A CBC News report on Prime Minister Justin Trudeau’s announcement that his government would pursue making vaccines mandatory for federally-regulated industries omitted the fact that the mandate would also apply to First Nations bands and services. 

The August 5 CBC article, titled “Trudeau asks top public servant to look into mandatory vaccination for federal workers,” made no mention of First Nations communities when listing impacted groups and sectors.

“The prime minister also said the government is looking into making vaccines mandatory in federally regulated industries, such as the airline, banking and rail sectors,” the article said. 

First Nations band councils and some reserve services are federally regulated

In an email to True North, a CBC spokesperson said the article merely highlighted “some” affected areas.

“The story was a very broad overview of a new proposal, and highlighted some areas but obviously not every area. As this story continues to unfold and policies firm up, we will report on potential impacts where relevant,” CBC spokesperson Chuck Thompson said.

During his announcement last week, Trudeau urged those “hesitant” about the COVID-19 vaccines to get vaccinated anyway.

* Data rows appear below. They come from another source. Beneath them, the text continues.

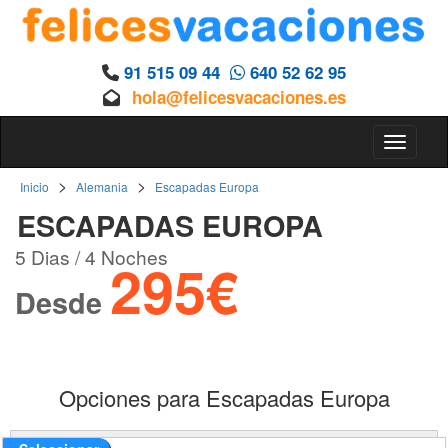
91 515 09 44
640 52 62 95
hola@felicesvacaciones.es
Toggle 
>
>
Inicio
Alemania
Escapadas Europa
ESCAPADAS EUROPA
5 Dias / 4 Noches
295€
Desde
Opciones para Escapadas Europa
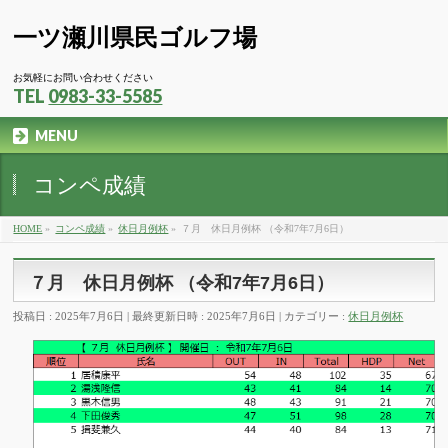
一ツ瀬川県民ゴルフ場
お気軽にお問い合わせください
TEL
0983-33-5585
MENU
コンペ成績
HOME
»
コンペ成績
»
休日月例杯
»
７月 休日月例杯 （令和7年7月6日）
７月 休日月例杯 （令和7年7月6日）
投稿日 : 2025年7月6日
最終更新日時 : 2025年7月6日
カテゴリー :
休日月例杯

“It’s time for people to get vaccinated, and for those who are hesitant to go and get their first and second doses,” said Trudeau. 

“That’s why I’ve asked the clerk of the Privy Council, who is responsible for the federal public service, to look at mandatory vaccinations for federal employees.”

According to official statistics, Indigenous Canadians have the second highest rates of vaccine hesitancy. Statistics Canada data shows that only 71.8% of Indigenous are willing or very willing to take a COVID-19 vaccine. The only other group to have a higher rate of vaccine hesitancy were black Canadians with only 56.6% reporting that they would take the COVID-19 vaccine. 

When further broken down by location, Indigenous people living on reserves had lower rates of vaccine willingness than those living off reserves. First Nations people living off reserves had a willingness rate of 74.2% while Métis on reserves reported a 67.8% willingness and Inuit on reserve reported a 72.5% willingness rate.